CHAPTER TWENTY-SEVEN

James Kaprosky is dying. He sits in an armchair next to the fireplace. This evening I visit him at his home out near Escondido.

He has been reading about the trial in the papers and watching all the talk on the cable stations, the kibitzing by lawyers, almost all of them now taking bets that after the verdict Ruiz is going down. The emphasis is on whether or not the jury will give him the death penalty.

“It’s got to be more painful to watch these idiots talk to themselves than the trial,” says Kaprosky. He is hooked up to an oxygen bottle and is sitting in a recliner in front of the fireplace, a blanket over his legs. “If I could get up out of this chair,” he says, “I would come down there. At least give moral support.” With each phrase he struggles to regain his breath.

“No. No. You get better,” I tell him as I sit across from him on the couch, as though Kaprosky’s recovery were a possibility.

He shakes his head. Kaprosky knows he hasn’t got much time.

Jean is in the other room sewing, taking the time to get some chores done while I’m visiting. She has brought coffee and a tray of cookies. I offer to pour some coffee for Jim but he says no.

At times he seems to ramble as his mind wanders through the legal hell that has been his life for the last decade or more.

“I don’t know if you remember,” he says, “a few years ago. Chapman and her company. They were sued for antitrust.” He smiles a little. “One of the few. . I wasn’t. . wasn’t involved in.”

I laugh.

“Foolishness. Wasted years.”

“I don’t think I remember the antitrust suit,” I tell him.

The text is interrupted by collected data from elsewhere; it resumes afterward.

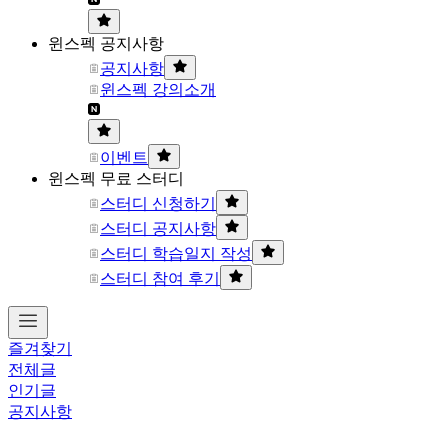
윈스펙 공지사항
공지사항
윈스펙 강의소개
이벤트
윈스펙 무료 스터디
스터디 신청하기
스터디 공지사항
스터디 학습일지 작성
스터디 참여 후기
즐겨찾기
전체글
인기글
공지사항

“Two private companies,” he says. He coughs. “Tried to trim her wings. Competitors with Isotenics. After government contracts. My program,” he says. “What they took and gave to Chapman. What she called Primis. It was unique,” he says.

“I know.”

“No. No. That’s not what I mean,” he says. “My software was its own operating platform. Didn’t require any. .” He stops to catch his breath. “No underlying software to operate,” he says.

“I understand.”

The small tank at the side of his chair away from the fireplace is feeding oxygen through a tube under his nose.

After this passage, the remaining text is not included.